Originally, "MetroWest" was newspaper and real estate agent shorthand for "Framingham-Natick area", but a 1998 article in The Boston Globe showed, by examining the local phonebook, how accepted the term had become in less than ten years:

In the 1998 edition, there are 88 [listings], from Metro West Christian Academy in Ashland to Metrowest Urology in Natick, including such big names as Metrowest Bank, MetroWest Medical Center and the Metrowest Economic Research Center at Framingham State College.

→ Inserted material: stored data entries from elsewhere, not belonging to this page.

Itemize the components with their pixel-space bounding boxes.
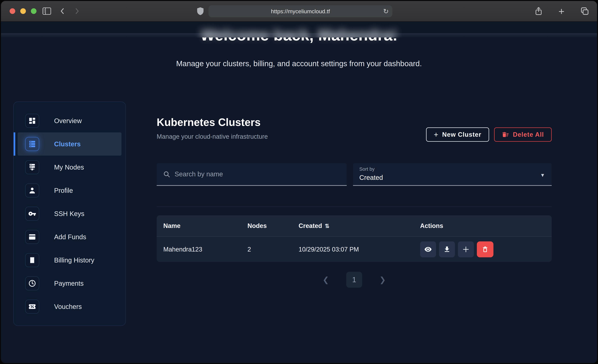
sidebar-item-overview[interactable]: Overview: [17, 109, 122, 132]
chrome-actions: +: [535, 6, 589, 17]
table-row: Mahendra123 2 10/29/2025 03:07 PM: [157, 236, 552, 262]
delete-all-button[interactable]: Delete All: [494, 127, 552, 142]
person-icon: [25, 183, 39, 198]
sidebar-item-label: Payments: [54, 280, 84, 287]
forward-button[interactable]: [73, 6, 81, 17]
plus-icon: +: [434, 130, 439, 139]
sort-select[interactable]: Sort by Created ▼: [353, 163, 552, 186]
sidebar-item-billing-history[interactable]: Billing History: [17, 248, 122, 272]
list-controls: Sort by Created ▼: [157, 163, 552, 186]
delete-all-label: Delete All: [513, 131, 544, 138]
share-icon: [535, 7, 543, 16]
credit-card-icon: [25, 230, 39, 244]
sort-label: Sort by: [359, 166, 545, 172]
add-node-button[interactable]: [458, 241, 474, 257]
column-header-name: Name: [157, 222, 241, 230]
sort-updown-icon: ⇅: [325, 223, 330, 229]
privacy-shield-icon[interactable]: [197, 7, 204, 16]
back-button[interactable]: [59, 6, 66, 17]
close-button[interactable]: [10, 8, 15, 14]
plus-icon: [462, 246, 470, 253]
download-kubeconfig-button[interactable]: [439, 241, 455, 257]
panel-subtitle: Manage your cloud-native infrastructure: [157, 133, 268, 140]
receipt-icon: [25, 253, 39, 267]
created-label: Created: [299, 222, 322, 230]
sidebar-item-clusters[interactable]: Clusters: [17, 132, 122, 156]
browser-window: https://myceliumcloud.tf ↻ +: [1, 1, 597, 363]
welcome-heading-glow: Welcome back, Mahendra!: [1, 26, 597, 38]
previous-page-button[interactable]: ❮: [323, 275, 329, 284]
sidebar-nav: Overview: [13, 101, 126, 326]
clock-icon: [25, 276, 39, 290]
panel-titles: Kubernetes Clusters Manage your cloud-na…: [157, 116, 268, 140]
sidebar-item-label: Overview: [54, 117, 82, 124]
new-cluster-button[interactable]: + New Cluster: [426, 127, 489, 142]
sidebar-item-label: Profile: [54, 187, 73, 194]
trash-icon: [481, 246, 489, 253]
sidebar-item-my-nodes[interactable]: My Nodes: [17, 156, 122, 179]
plus-icon: +: [558, 6, 565, 17]
sidebar-item-label: Add Funds: [54, 233, 86, 241]
search-input[interactable]: [174, 170, 341, 178]
panel-actions: + New Cluster Delete All: [426, 127, 552, 142]
download-icon: [443, 246, 451, 253]
cell-created: 10/29/2025 03:07 PM: [292, 246, 414, 253]
pagination: ❮ 1 ❯: [157, 272, 552, 288]
url-text: https://myceliumcloud.tf: [271, 8, 330, 15]
sidebar-item-label: Vouchers: [54, 303, 82, 310]
fullscreen-button[interactable]: [31, 8, 36, 14]
panel-title: Kubernetes Clusters: [157, 116, 268, 128]
page-number[interactable]: 1: [346, 272, 362, 288]
browser-chrome: https://myceliumcloud.tf ↻ +: [1, 1, 597, 22]
sidebar-item-label: Clusters: [54, 140, 81, 148]
clusters-panel: Kubernetes Clusters Manage your cloud-na…: [157, 115, 552, 314]
sidebar-item-add-funds[interactable]: Add Funds: [17, 225, 122, 248]
dropdown-arrow-icon: ▼: [540, 172, 545, 178]
server-stack-icon: [25, 137, 39, 151]
sort-value: Created: [359, 174, 545, 181]
column-header-created[interactable]: Created ⇅: [292, 222, 414, 230]
new-cluster-label: New Cluster: [442, 131, 481, 138]
sidebar-toggle-icon: [42, 8, 51, 15]
cell-name: Mahendra123: [157, 246, 241, 253]
sidebar-item-label: SSH Keys: [54, 210, 84, 217]
cell-nodes: 2: [241, 246, 292, 253]
dashboard-grid-icon: [25, 114, 39, 128]
sticky-header: Welcome back, Mahendra!: [1, 22, 597, 38]
next-page-button[interactable]: ❯: [379, 275, 386, 284]
welcome-subtitle: Manage your clusters, billing, and accou…: [1, 59, 597, 68]
new-tab-button[interactable]: +: [558, 6, 565, 17]
refresh-icon[interactable]: ↻: [383, 8, 389, 15]
forward-icon: [73, 8, 81, 15]
address-bar[interactable]: https://myceliumcloud.tf ↻: [208, 5, 392, 17]
search-box: [157, 163, 347, 186]
clusters-table: Name Nodes Created ⇅ Actions Mahendra123…: [157, 215, 552, 262]
minimize-button[interactable]: [20, 8, 26, 14]
cell-actions: [414, 241, 552, 257]
search-icon: [163, 171, 170, 178]
sidebar-item-payments[interactable]: Payments: [17, 272, 122, 295]
sidebar-toggle-button[interactable]: [42, 6, 51, 17]
back-icon: [59, 8, 66, 15]
delete-sweep-icon: [502, 131, 509, 138]
tab-overview-button[interactable]: [581, 6, 589, 17]
divider: [157, 207, 552, 207]
share-button[interactable]: [535, 6, 543, 17]
address-area: https://myceliumcloud.tf ↻: [197, 5, 392, 17]
view-cluster-button[interactable]: [420, 241, 436, 257]
eye-icon: [424, 246, 432, 253]
tabs-icon: [581, 7, 589, 16]
key-icon: [25, 207, 39, 221]
table-header: Name Nodes Created ⇅ Actions: [157, 215, 552, 236]
nodes-network-icon: [25, 160, 39, 174]
sidebar-item-ssh-keys[interactable]: SSH Keys: [17, 202, 122, 225]
dashboard-page: Welcome back, Mahendra! Welcome back, Ma…: [1, 22, 597, 363]
sidebar-item-label: Billing History: [54, 256, 94, 264]
ticket-percent-icon: [25, 300, 39, 314]
sidebar-item-vouchers[interactable]: Vouchers: [17, 295, 122, 318]
sidebar-item-profile[interactable]: Profile: [17, 179, 122, 202]
delete-cluster-button[interactable]: [477, 241, 493, 257]
sidebar-item-label: My Nodes: [54, 164, 84, 171]
screen: https://myceliumcloud.tf ↻ +: [0, 0, 598, 364]
traffic-lights: [10, 8, 36, 14]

On Beacon Hill, there is a Metrowest Legislative Caucus.

By 2006, the name had gained such widespread acceptance in Massachusetts—and was so synonymous with prosperous businesses—that the airport commission in Worcester, a half-hour drive west of Framingham, suggested changing the name of the city's airport from Worcester Regional Airport to "Worcester-MetroWest-Boston Airport".

The MetroWest Regional Transit Authority was formed in 2006.

== Others ==
In Western Massachusetts, The Republican newspaper in Springfield uses the term "Metro West" to designate the city's western suburbs (and "Metro East" on the other side of the city).

The designation "MetroWest" is also used by certain regions west of metropolitan areas in other states such as New Jersey, though the term does not appear to have achieved elsewhere the level of usage it has in Massachusetts.

It also refers to a neighborhood in a Orlando, Florida and to a project to improve the rail services in Bristol, England.